U nieco starszych dzieci, pomiędzy 6., a 12. miesiącem życia rośnie zapotrzebowanie na składniki odżywcze, których samo mleko nie jest już w stanie pokryć (m.in. żelazo i cynk). Dlatego konieczne jest wprowadzanie pokarmów uzupełniających. Dzięki temu maluch może dostarczyć sobie odpowiednią ilość energii, białka, żelaza, cynku, witamin rozpuszczalnych w tłuszczach, a także pierwiastków śladowych. W pierwszym roku życia posiłki stałe stopniowo zastępują mleko, tak aby roczne dziecko otrzymywało 2-3 posiłki mleczne. Reszta to już pokarmy inne niż mleko.

To mamy roczne dziecko, u którego dominować powinny już pokarmy stałe. Co się zatem dzieje z mlekiem mamy? Woda? Czy nawet mniej niż woda?

Nic z tych rzeczy.

W jednym z badań porównano skład mleka mam karmiących ponad rok z mlekiem mam młodszych dzieci. Okazało się, że w drugim roku życia dziecka, mleko zawiera więcej białka, laktoferyny, lizozymu i immunoglobuliny A niż wcześniej. Mniej jest w nim z kolei cynku, wapnia, żelaza i oligosacharydów. Inne badanie wykazało, że mleko mam karmiących ponad rok ma większą zawartość tłuszczu niż mleko w pierwszych 6 miesiącach życia dziecka. Było również gęstsze energetycznie. Co jeszcze ciekawsze, po drugich urodzinach dziecka zawartość tłuszczu, białka, a co za tym idzie kalorii w mleku mamy wcale nie spada. Okazało się, że nawet rośnie. Wraz z trwaniem laktacji zmniejsza się za to zawartość węglowodanów w mleku.

Zapotrzebowanie na energię i składniki pokarmowe u starszych dzieci rośnie i mleko nawet gęstsze energetycznie oczywiście nie jest samo w stanie ich pokryć, ale do wody jednak mu daleko. Dlatego skoro jednak jakieś makroskładniki w tym mleku się znajdują (a wcale nie jest ich mało) to jak najbardziej „liczą się” one do tego co dziecko wypiło i zjadło.

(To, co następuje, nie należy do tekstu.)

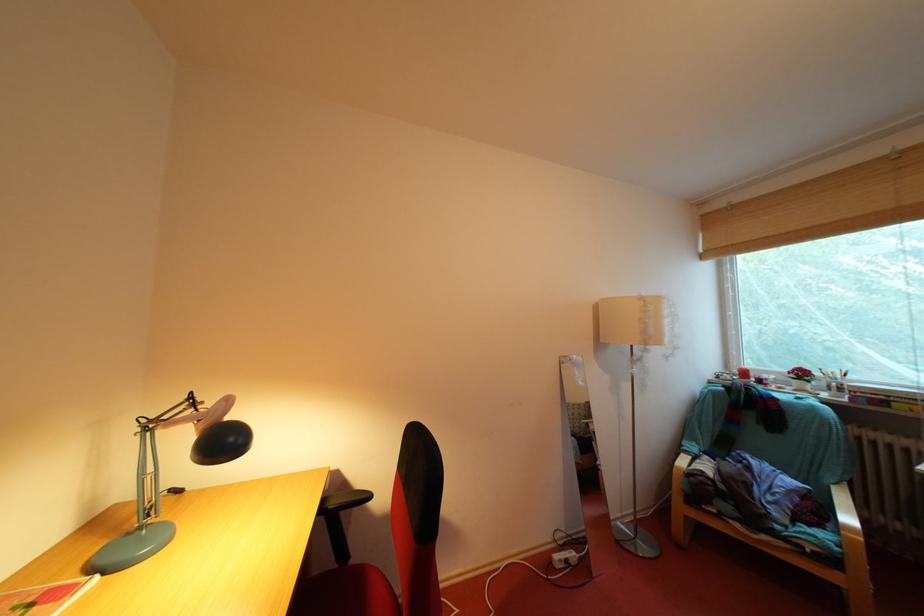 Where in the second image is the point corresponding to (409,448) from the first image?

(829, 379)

PS. Mleko modyfikowane też się liczy. I każde inne mleko. I dotyczy to nie tylko małych dzieci, ale również starszych. A nawet dorosłych 🙂

Źródła:

Szajewka H., Socha P., Horvath A. i wsp. Zasady żywienia zdrowych niemowląt. Zalecenia Polskiego Towarzystwa Gastroenterologii, Hepatologii i Żywienia dzieci. Standardy medyczne/Pediatria 2014; T11:321-338

Perrin MT, Fogleman AD, Newburg DS, Allen JC. A longitudinal study of human milk composition in the second year postpartum: implications for human milk banking. Matern Child Nutr. 2017;13(1).

Mandel, Dror Lubetzky, Ronit Dollberg, Shaul Barak, Shimon Mimouni, Francis. (2005). Fat and energy contents of expressed human breast milk in prolonged lactation. Pediatrics. 116. e432-5. 10.1542/peds.2005-0313.

Czosnykowska-Łukacka, Matylda Królak-Olejnik, Barbara Orczyk-Pawiłowicz, Magdalena. (2018). Breast Milk Macronutrient Components in Prolonged Lactation. Nutrients. 10. 1893. 10.3390/nu10121893.

Thorley, Virginia. (2015). Human milk in the second year and beyond. Breastfeeding Communique.